In the Clark case, an Alameda County Superior Court judge refused the restaurant’s request to throw out the suit. But an appellate court in San Francisco overturned that decision, saying the 1936 high court ruling prevented the case from going to trial. Nonetheless, one panel member, Appellate Justice Marc Poche, said he believed that the 1936 case was “wrongly decided,” and urged the high court to reconsider the issue.

Clark’s lawyer, William L. Berg of Alameda, is contending that if his client is barred by the high court from suing, restaurants will have reduced the incentive to be careful in preparing food.

Restaurants, Berg argues, should be held liable for injuries in such circumstances whether or not they are negligent.

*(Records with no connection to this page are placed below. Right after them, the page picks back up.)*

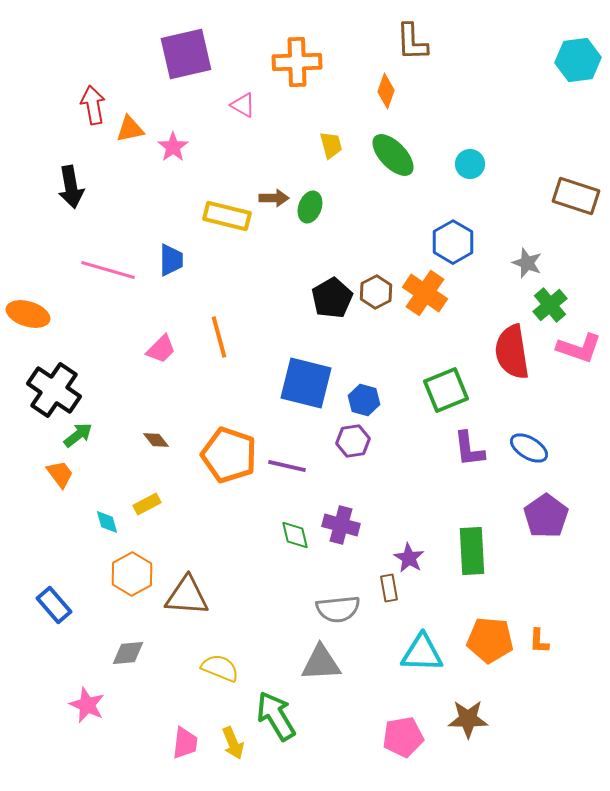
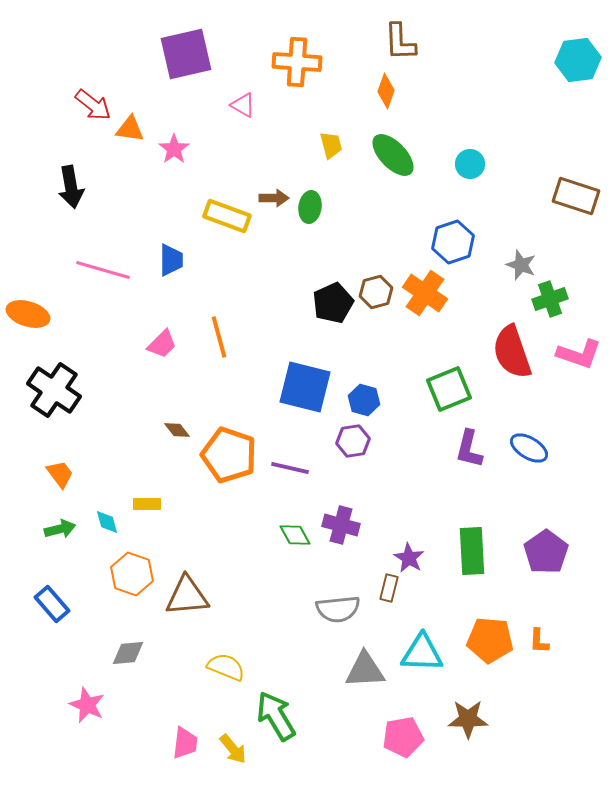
brown L-shape at (412, 42): moved 12 px left
orange cross at (297, 62): rotated 6 degrees clockwise
red arrow at (93, 105): rotated 138 degrees clockwise
orange triangle at (130, 129): rotated 20 degrees clockwise
pink star at (173, 147): moved 1 px right, 2 px down
green ellipse at (310, 207): rotated 12 degrees counterclockwise
yellow rectangle at (227, 216): rotated 6 degrees clockwise
blue hexagon at (453, 242): rotated 12 degrees clockwise
gray star at (527, 263): moved 6 px left, 2 px down
pink line at (108, 270): moved 5 px left
brown hexagon at (376, 292): rotated 12 degrees clockwise
black pentagon at (332, 298): moved 1 px right, 5 px down; rotated 6 degrees clockwise
green cross at (550, 305): moved 6 px up; rotated 20 degrees clockwise
pink L-shape at (579, 348): moved 6 px down
pink trapezoid at (161, 349): moved 1 px right, 5 px up
red semicircle at (512, 352): rotated 10 degrees counterclockwise
blue square at (306, 383): moved 1 px left, 4 px down
green square at (446, 390): moved 3 px right, 1 px up
green arrow at (78, 435): moved 18 px left, 94 px down; rotated 24 degrees clockwise
brown diamond at (156, 440): moved 21 px right, 10 px up
purple L-shape at (469, 449): rotated 21 degrees clockwise
purple line at (287, 466): moved 3 px right, 2 px down
yellow rectangle at (147, 504): rotated 28 degrees clockwise
purple pentagon at (546, 516): moved 36 px down
green diamond at (295, 535): rotated 16 degrees counterclockwise
orange hexagon at (132, 574): rotated 12 degrees counterclockwise
brown rectangle at (389, 588): rotated 24 degrees clockwise
brown triangle at (187, 596): rotated 9 degrees counterclockwise
blue rectangle at (54, 605): moved 2 px left, 1 px up
gray triangle at (321, 663): moved 44 px right, 7 px down
yellow semicircle at (220, 668): moved 6 px right, 1 px up
yellow arrow at (233, 743): moved 6 px down; rotated 16 degrees counterclockwise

The cost of injury can best be borne by the makers and sellers of harmful products, not individual victims, the attorney said in a brief.

Scott A. Bovee of Oakland, attorney for Mexicali Rose, argues that restaurants--particularly smaller establishments that offer hand-prepared meals--should enjoy protection when a bone or other natural element inadvertently turns up in a dish.

Such hazards are different from a harmful chemical that a diner could not be expected to anticipate and detect, Bovee contends. But a bone in an enchilada can be detected before it causes harm, he says. In these instances, the attorney concludes, responsibility “lies at the mouth of the consumer.”